"Start the Political Process in Syria Now" [updated]
A group of senior leaders, including the Foreign Ministers of Iran and Germany, came together at the Munich Security Conference Core Group Meeting in Tehran on October 17, 2015, to debate potential avenues to end the war in Syria and the state of implementation of the Vienna Agreement (JCPOA) on Iran's nuclear program as well as other key issues.
"Can Iran play a constructive role in Syria? Iran has to play a constructive role. Without Iran playing a constructive role, there will be no political solution," German Foreign Minister Frank-Walter Steinmeier argued in the Core Group Meeting's public session. "We have to start the political process in Syria now," he emphasized, "even though we are not able to show the full picture."
His Iranian colleague Mohammad Javad Zarif stressed that preconditions for a political process in Syria were wrong: "We are talking of a political solution but some set preconditions that have only prolonged the war. […] Insisting on preconditions must stop."

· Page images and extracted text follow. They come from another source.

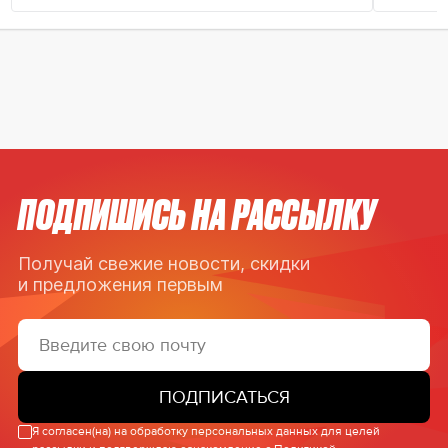
ПОДПИШИСЬ НА РАССЫЛКУ
Получай свежие новости, скидки
и предложения первым
ПОДПИСАТЬСЯ
Я согласен(на) на обработку персональных данных для целей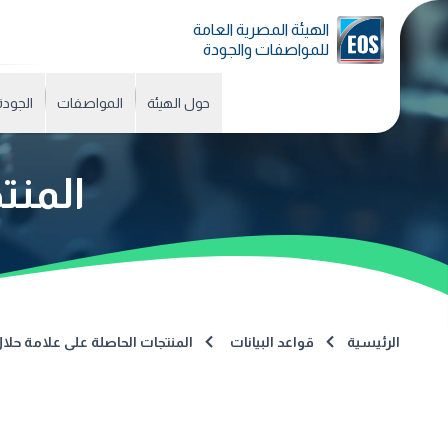
الهيئة المصرية العامة
للمواصفات والجودة
حول الهيئة
المواصفات
الجودة
المنت
الرئيسية
قواعد البيانات
المنتجات الحاصلة على علامة حلا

With respect to Syria's future, Zarif argued that "Syria will need democracy, respect for minority rights, rule of law." Asked about Assad's future, he stated: "We need to focus on institutions, procedures, and guarantees. And let the people of Syria focus on individuals."
Regarding the Vienna nuclear agreement (JCPOA), Steinmeier said: "Our deal is designed to work even in the absence of trust. […] This is no small achievement." He also stressed that Germany considered "the agreement an opening for further diplomatic endeavors." But using the momentum of Vienna in that respect "will be anything but easy. I have no illusions." It was up to Iran, Steinmeier argued, to prove those wrong who believe Iran won't help solve the regional crises.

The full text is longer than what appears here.